September 23, 2015 by Jeff Shepard

The Battery Innovation Center (BIC) and the MESA Standards Alliance are announcing a strategic partnership to create the first MESA compatibility and interoperability testing center in the world. As the energy storage industry takes off and the number of component vendors proliferates, the need for a physical location where companies can bring their products, plug them in, verify their compatibility with published standards and test their ability to interoperate is clear.

MESA (Modular Energy Storage Architecture) is a non-proprietary set of specifications and standards for energy storage developed by a consortium of electric utilities and technology suppliers.
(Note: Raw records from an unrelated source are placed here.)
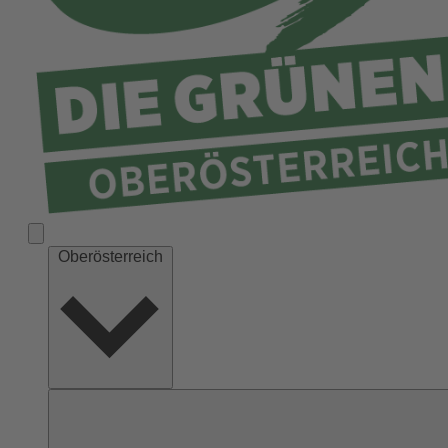
Ried
Rohrbach
Schärding
Steyr
Steyr-Land
Urfahr-Umgebung
Vöcklabruck
Wels-Land
Oberösterreich
Wels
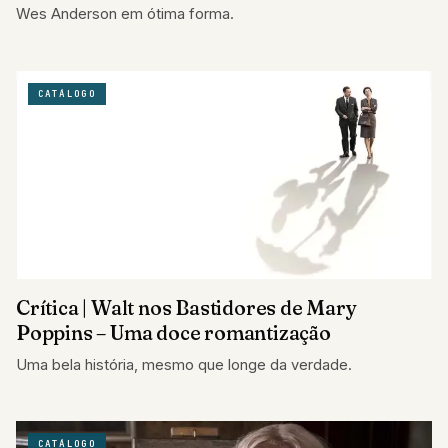
Wes Anderson em ótima forma.
CATÁLOGO
Crítica | Walt nos Bastidores de Mary
Poppins – Uma doce romantização
Uma bela história, mesmo que longe da verdade.
CATÁLOGO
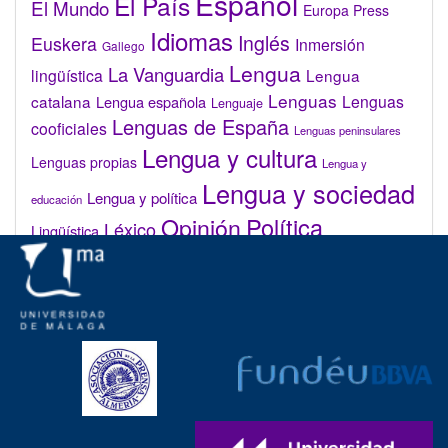
Español
El País
El Mundo
Europa Press
Idiomas
Inglés
Euskera
Inmersión
Gallego
Lengua
La Vanguardia
lingüística
Lengua
Lenguas
catalana
Lenguas
Lengua española
Lenguaje
Lenguas de España
cooficiales
Lenguas peninsulares
Lengua y cultura
Lenguas propias
Lengua y
Lengua y sociedad
Lengua y política
educación
Opinión
Política
Léxico
Lingüística
lingüística
Real Academia de la Lengua Española (RAE)
Valenciano
Administrar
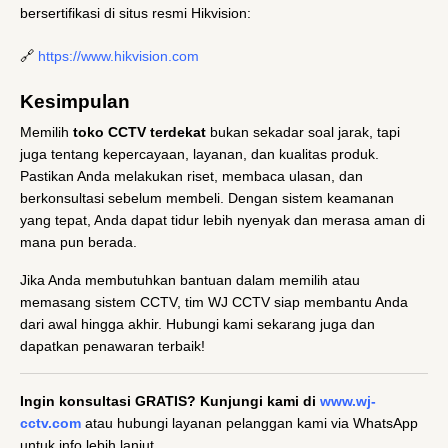
bersertifikasi di situs resmi Hikvision:
🔗
https://www.hikvision.com
Kesimpulan
Memilih
toko CCTV terdekat
bukan sekadar soal jarak, tapi
juga tentang kepercayaan, layanan, dan kualitas produk.
Pastikan Anda melakukan riset, membaca ulasan, dan
berkonsultasi sebelum membeli. Dengan sistem keamanan
yang tepat, Anda dapat tidur lebih nyenyak dan merasa aman di
mana pun berada.
Jika Anda membutuhkan bantuan dalam memilih atau
memasang sistem CCTV, tim WJ CCTV siap membantu Anda
dari awal hingga akhir. Hubungi kami sekarang juga dan
dapatkan penawaran terbaik!
Ingin konsultasi GRATIS? Kunjungi kami di
www.wj-
cctv.com
atau hubungi layanan pelanggan kami via WhatsApp
untuk info lebih lanjut.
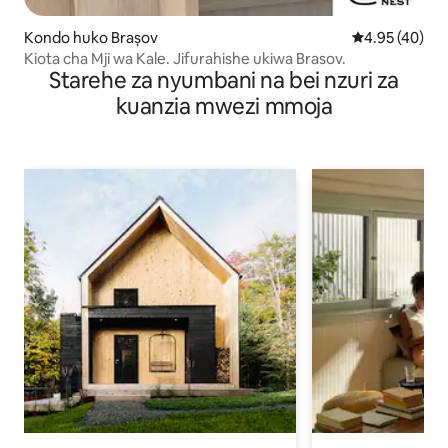
Kondo huko Brașov
Ukadiriaji wa 
4.95 (40)
Kiota cha Mji wa Kale. Jifurahishe ukiwa Brasov.
Starehe za nyumbani na bei nzuri za
kuanzia mwezi mmoja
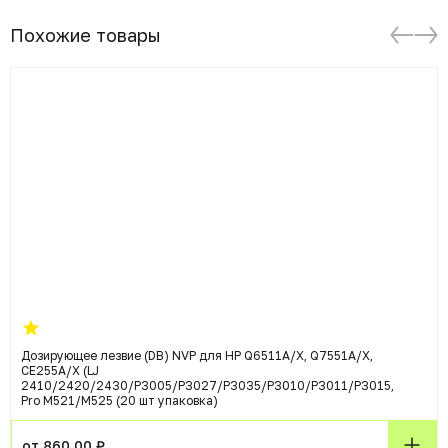
Похожие товары
Дозирующее лезвие (DB) NVP для HP Q6511A/X, Q7551A/X,
CE255A/X (LJ
2410/2420/2430/P3005/P3027/P3035/P3010/P3011/P3015,
Pro M521/M525 (20 шт упаковка)
от 860.00 ₽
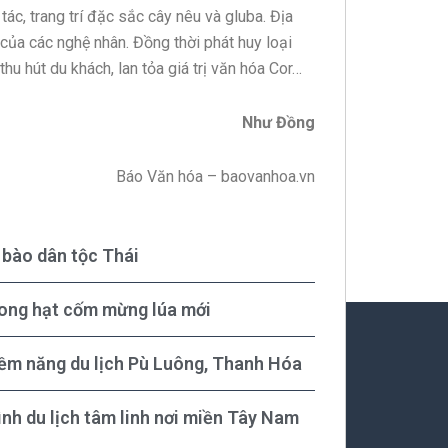
ác, trang trí đặc sắc cây nêu và gluba. Địa
 của các nghệ nhân. Đồng thời phát huy loại
thu hút du khách, lan tỏa giá trị văn hóa Cor…
Như Đồng
Báo Văn hóa – baovanhoa.vn
bào dân tộc Thái
rong hạt cốm mừng lúa mới
tiềm năng du lịch Pù Luông, Thanh Hóa
ình du lịch tâm linh nơi miền Tây Nam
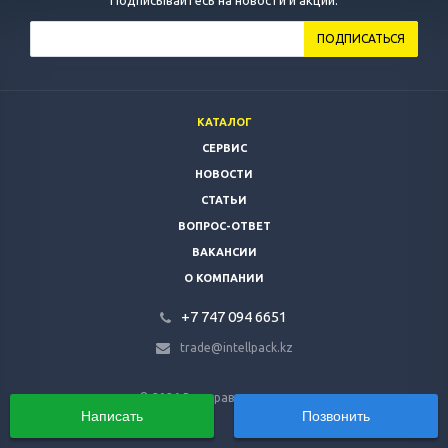
Подписывайтесь на новости и акции:
КАТАЛОГ
СЕРВИС
НОВОСТИ
СТАТЬИ
ВОПРОС-ОТВЕТ
ВАКАНСИИ
О КОМПАНИИ
+7 747 094 6651
trade@intellpack.kz
© 2026 Все права защищены.
Написать
Позвонить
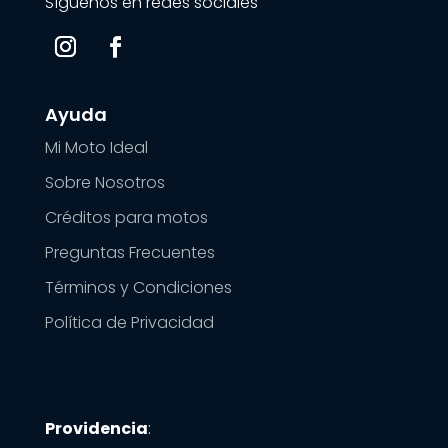
Síguenos en redes sociales
Ayuda
Mi Moto Ideal
Sobre Nosotros
Créditos para motos
Preguntas Frecuentes
Términos y Condiciones
Política de Privacidad
Providencia
:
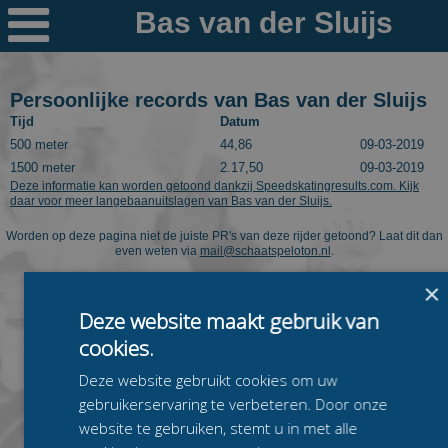

Nieuws
Ploegen
Persoonlijke records van Bas van der Sluijs
Tijd
Datum
PR's
500 meter
44,86
09-03-2019
1500 meter
2.17,50
09-03-2019
Schaatspeloton.nl
Deze informatie kan worden getoond dankzij Speedskatingresults.com. Kijk
daar voor meer langebaanuitslagen van Bas van der Sluijs.
Worden op deze pagina niet de juiste PR's van deze rijder getoond? Laat dit dan
even weten via
mail@schaatspeloton.nl
.
×
Deze website maakt gebruik van
cookies.
Deze website gebruikt cookies om uw
gebruikerservaring te verbeteren. Door onze
website te gebruiken, stemt u in met alle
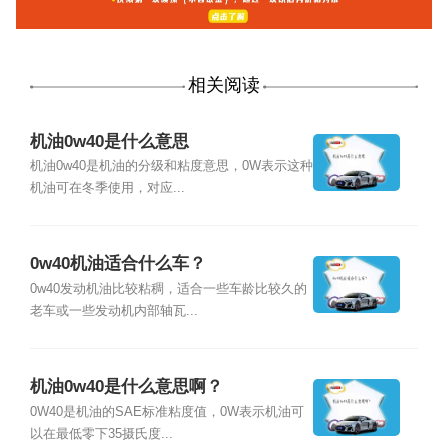
相关阅读
机油0w40是什么意思
机油0w40是机油的分级和粘度意思，0W表示这种
机油可在冬季使用，对应...
0w40机油适合什么车？
0w40发动机油比较粘稠，适合一些车龄比较久的
老车或一些发动机内部轴瓦...
机油0w40是什么意思啊？
0W40是机油的SAE标准粘度值，0W表示机油可
以在最低零下35摄氏度...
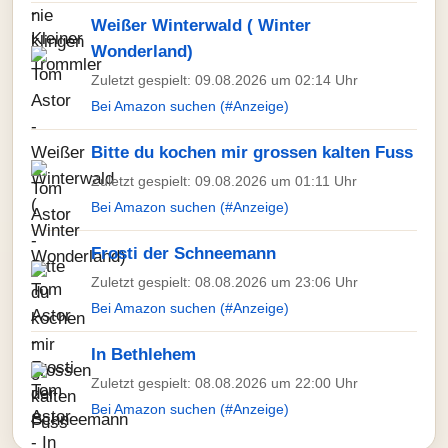
Weißer Winterwald ( Winter
Wonderland)
Zuletzt gespielt: 09.08.2026 um 02:14 Uhr
Bei Amazon suchen (#Anzeige)
Bitte du kochen mir grossen kalten Fuss
Zuletzt gespielt: 09.08.2026 um 01:11 Uhr
Bei Amazon suchen (#Anzeige)
Frosti der Schneemann
Zuletzt gespielt: 08.08.2026 um 23:06 Uhr
Bei Amazon suchen (#Anzeige)
In Bethlehem
Zuletzt gespielt: 08.08.2026 um 22:00 Uhr
Bei Amazon suchen (#Anzeige)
The goals of the MESA Standards Alliance are to: Standardize communications and connections, which will accelerate interoperability and scalability; Give electric utilities more choice by enabling multi-vendor, component-based energy storage systems; Reduce project-specific engineering costs, enabling a more robust energy storage market; Enable technology suppliers to focus on their core competency: facilitating quality, safety and cost-effectiveness; and Reduce training costs and improve safety for field staff through standardized procedures for safety and efficiency.

“We’ve had a productive first year as an alliance and this partnership is well-timed to our needs as an organization,” Craig Collar, board chair of the MESA Alliance and assistant general manager at Snohomish County Public Utility District in Washington State, said. “Our specifications are taking shape and we need a location and an organization that is vendor-independent where our industry and utility members can come to verify that things work as designed.”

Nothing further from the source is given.